Climate action and climate resilience are two sides of the same challenge for airports around the world, says ACI | ACI Europe,ACI World,Airport carbon accreditation

Wed 10 Oct 2018 – The number of airports worldwide engaged in the sector’s Airport Carbon Accreditation programme has risen to 246 over the past year, representing a 25% increase over the previous year. Collectively, those airports managed to reduce their CO2 emissions by 347,000 tonnes. The programme has four levels of accreditation and 48 have now achieved the highest carbon neutral status. Of those, 44 airports have reported offsetting 672,000 tonnes of CO2 during the latest year of the programme, which was originally launched by trade body ACI Europe in June 2009. Meanwhile, ACI World has published a policy brief to encourage airports to conduct risk assessments, consider various adaptation measures and develop mitigation strategies for the potential impact of climate change on their infrastructure and operations.

 

“Airports around the world recognise that climate resilience and climate action are two sides of the same challenge,” said Angela Gittens, Director General, ACI World, at last week’s Global Sustainable Aviation Summit in Geneva.

 

The four levels of Airport Carbon Accreditation – mapping, reduction, optimisation and neutrality – are designed to cover all stages of carbon management.
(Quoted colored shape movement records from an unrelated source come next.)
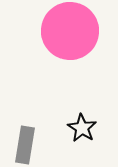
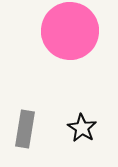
gray rectangle: moved 16 px up
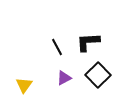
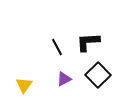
purple triangle: moved 1 px down
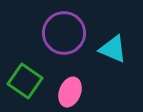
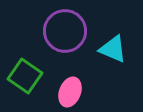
purple circle: moved 1 px right, 2 px up
green square: moved 5 px up
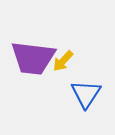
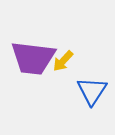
blue triangle: moved 6 px right, 3 px up
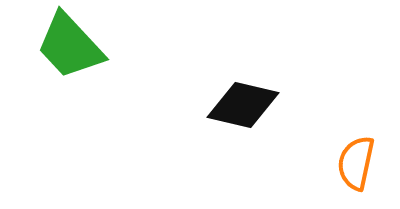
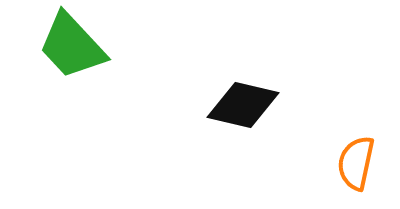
green trapezoid: moved 2 px right
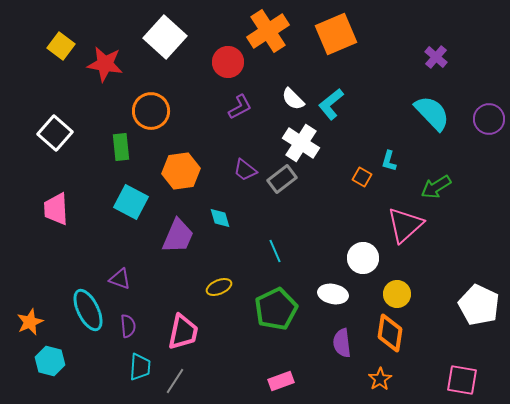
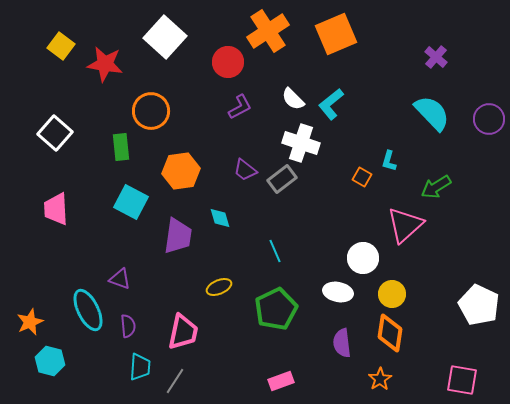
white cross at (301, 143): rotated 15 degrees counterclockwise
purple trapezoid at (178, 236): rotated 15 degrees counterclockwise
white ellipse at (333, 294): moved 5 px right, 2 px up
yellow circle at (397, 294): moved 5 px left
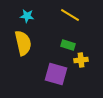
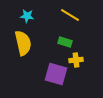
green rectangle: moved 3 px left, 3 px up
yellow cross: moved 5 px left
The programme is independently administered by consultancy WSP and has the support of the UNFCCC, UNEP, ICAO, US FAA and the European Commission.

 

“Our efforts to empower aviation to address its carbon emissions rely on the participation of as many actors in the sector as possible,” commented Dr Fang Liu, ICAO’s Secretary General. “ICAO follows the progress of ACI’s programme with keen interest. Its growing success – with emissions under the airports’ direct control being reduced by 5.3% in the past year – is worthy of heartfelt congratulations to all involved.”

 

Added Gittens: “The 246 airports now accredited across the four levels welcomed 3.3 billion passengers last year, which represents 44.2% of global passenger traffic. All of those airports engaged in climate action voluntarily.

 

“This collective effort is based on the airports industry making environmental stewardship a priority and it is making a difference. From May 2017 to May 2018, accredited airports succeeded in collectively reducing the CO2 emissions under their direct control by 347,026 tonnes. To put that achievement in perspective, it would take more than 8 million trees planted over 10 years to absorb the equivalent amount of CO2.”

 

A report of Year 9 of the programme has just been published by ACI.

 

The resilience and adaptation policy brief has been produced to support airport operators and help them better understand the risks related to more adverse weather events, and consider conducting risk assessments to define their adaptation plans for both existing and new infrastructure and operations. ACI says it will help airport management teams across different departments through case studies of best practice adopted at airports in Norway, Australia, Hong Kong, Istanbul, Amsterdam and Singapore.

 

It also provides recommendations, an extensive rundown of potential climate stressors and their related potential impacts, and a non-exhaustive list of airports that have already started to work on climate change resilience and adaptation.

 

Recent weather events have brought the issue into even sharper focus, noted Gittens. “It is well understood that climate change could have far-reaching effects and airports are certainly not immune to them,” she said. “The aim of this policy brief is to provide airports with practical information, advice and real-life examples that they can use to examine their own practices. Each airport can then make decisions on how they may introduce, improve or adapt their own procedures and resilience plans that best suit their infrastructure and local conditions.”

 

The policy brief addresses an intention of a resolution passed by ACI members at their annual World Assembly in June that recognised the potential impact of climate change on airport infrastructure and operations.

 

 

 

Airport Carbon Accreditation participating airports as of May 2018 (graphic: ACI)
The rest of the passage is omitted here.